She only sees her face in mirrors with bad lighting and photographs that she takes herself. In those overly posed selfies where she’s trying too hard to look pretty, where she’s forcing her smile.
She never sees her natural smile. She never sees how her eyes glow when she talks about her passions or how her head tilts back when she laughs.
She doesn’t see herself the way that the rest of the world sees her. They see a strong woman, brimming with potential. But all she sees are flaws.
She has no idea how beautiful she is, because she only believes the negative things about herself. All of her friends tell her she looks like a queen, but she thinks they’re lying, that they’re only trying to be nice. And when a complete stranger tells her that she’s fat or ugly or worthless, she believes them.
She tortures herself by ignoring the compliments and obsessing over the insults.

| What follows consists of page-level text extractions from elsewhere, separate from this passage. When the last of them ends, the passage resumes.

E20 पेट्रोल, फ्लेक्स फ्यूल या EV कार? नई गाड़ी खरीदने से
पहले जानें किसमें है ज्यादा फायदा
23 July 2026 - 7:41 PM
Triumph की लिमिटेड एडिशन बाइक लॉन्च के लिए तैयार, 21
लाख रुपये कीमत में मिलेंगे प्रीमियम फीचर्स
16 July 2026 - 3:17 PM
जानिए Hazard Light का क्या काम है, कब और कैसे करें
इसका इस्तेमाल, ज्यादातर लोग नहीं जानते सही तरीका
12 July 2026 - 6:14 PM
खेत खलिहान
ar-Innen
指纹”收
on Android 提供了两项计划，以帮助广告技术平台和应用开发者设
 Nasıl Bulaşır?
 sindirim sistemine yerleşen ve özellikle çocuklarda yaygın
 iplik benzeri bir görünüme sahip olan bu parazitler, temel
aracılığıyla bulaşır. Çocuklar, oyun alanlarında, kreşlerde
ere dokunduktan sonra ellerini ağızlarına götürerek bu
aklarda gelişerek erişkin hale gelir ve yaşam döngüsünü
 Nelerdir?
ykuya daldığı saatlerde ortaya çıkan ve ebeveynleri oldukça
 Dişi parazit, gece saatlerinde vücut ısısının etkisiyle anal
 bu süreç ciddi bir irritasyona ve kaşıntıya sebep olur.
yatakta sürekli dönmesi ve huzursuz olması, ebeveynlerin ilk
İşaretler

Even though she has heavy insecurities, she still has random bursts of confidence. Some days, she looks in the mirror and actually likes what she sees. She likes her makeup or her hair or her tattoos, and thinks that anyone would be lucky to have her.
But a few hours later she’ll look into the same mirror — or try to take a selfie that just won’t come out right — and wonder what the hell she was thinking earlier. How could she ever think she was pretty? How could she possibly like herself?

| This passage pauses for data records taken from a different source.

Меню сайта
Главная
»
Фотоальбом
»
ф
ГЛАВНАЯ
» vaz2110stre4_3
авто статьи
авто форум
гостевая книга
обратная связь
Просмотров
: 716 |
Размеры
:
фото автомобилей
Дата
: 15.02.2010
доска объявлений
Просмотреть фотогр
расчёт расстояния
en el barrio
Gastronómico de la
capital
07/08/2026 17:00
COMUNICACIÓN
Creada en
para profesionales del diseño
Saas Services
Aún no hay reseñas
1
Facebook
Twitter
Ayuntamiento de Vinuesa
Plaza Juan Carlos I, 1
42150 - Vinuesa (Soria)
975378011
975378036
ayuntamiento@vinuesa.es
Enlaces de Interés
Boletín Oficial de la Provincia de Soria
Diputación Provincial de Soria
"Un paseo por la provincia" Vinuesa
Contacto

She has an unhealthy relationship with her body, her face, her skin, herself.
That’s why she refuses to accept compliments. When someone tells her that she looks pretty, she shakes her head. Laughs. Changes the conversation.
She doesn’t believe in her own beauty, which is why she tries to make jokes out of it. She’ll either joke about how she’s going to die alone, how no one will ever want her — which is more true than she wants to admit.
Or she’ll joke around by acting like she’s hot stuff, by saying that she’s the sexiest woman out there and that she could have any guy she wanted — which is a bigger lie than she wants to admit.
People don’t realize how insecure she is, because she’s learned how to fake her confidence. But deep down, she thinks she’s ugly. Not just average. Ugly.
She doesn’t see how beautiful she is, because she chases after boys that aren’t interested. Boys that make her feel like she’s doing something wrong, like she looks wrong.
She doesn’t see how beautiful she is, because the world has tricked her into believing that only women with small waists and big breasts are attractive. That someone like her could never be considered pretty.
She doesn’t see how beautiful she is, because she doesn’t want to come across as a bitch. Because it feels trendy to hate herself, and cocky to love herself.
She doesn’t see how beautiful she is, because she isn’t opening her eyes enough. She isn’t looking close enough.